Don’t Let Tooth Grinding Ruin Your Root Canal Recovery
If you’ve had a painful tooth infection, then root canal therapy can save your tooth. Your dentist or endodontist will clean out the infected pulp – the living portion of the tooth – and place a filling to seal the site. Root canals are a very common procedure with good success rates; however, you should still do everything you can to make sure you heal well. If you have tooth grinding, or bruxism, you could hinder your recovery.
How Will You Know if You Have Bruxism?
While some people grind their teeth during daytime hours, many people grind their teeth while they sleep. If you aren’t sure whether or not you grind your teeth, consider if you have symptoms like:
- Daytime fatigue
- Frequent headaches
- Tooth, jaw, or ear pain
- Loose-feeling teeth
- Tooth sensitivity
- TMJ pain
If you sleep with a partner, he or she may even be able to hear you grinding your teeth. A dentist can check your molars for signs of bruxism too. You may have tiny fractures on your teeth or the cusps may be flatter; your dentist can see these issues at a routine check-up.
Why is Grinding So Bad for Root Canals?
Ideally, your tooth will feel better after a root canal since the infection will be clear.

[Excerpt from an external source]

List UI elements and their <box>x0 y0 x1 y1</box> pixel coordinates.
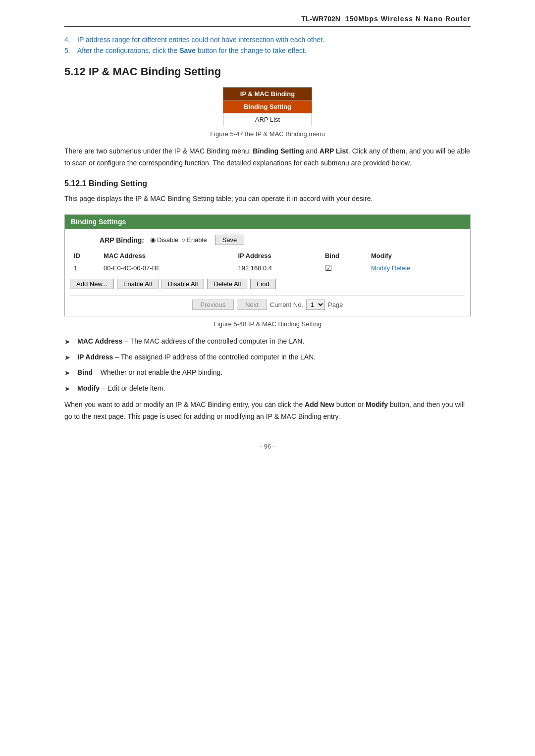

Many patients are on OTC analgesics and antibiotics, which speed up recovery and relieve any swelling.
However, if you grind your teeth, you may place undue pressure on the tooth with the root canal. Not only does this cause pain, but it can break down the filling material and cause the root canal to fail. The temporary filling that your dentist will place is only supposed to last a short time, so you need to protect it before the permanent filling is placed.
If the filling material is compromised, it makes it that much easier for bacteria to seep into the canal and cause another infection.
Protect Your Root Canal
First, make sure you wear a mouthguard when you go to sleep. Second, make sure you are eating soft foods for a few days. It’s easier to relax your jaws and avoid clenching if you aren’t eating tough or sticky things, like nuts or gum.
Before your root canal, ask your dentist about placing a crown instead of a filling. Crowns are great because they allow you to maintain a portion of your natural tooth, but they are stronger than fillings. If you tend to grind your teeth, a crown will receive the brunt of the force and protect your tooth from fracturing.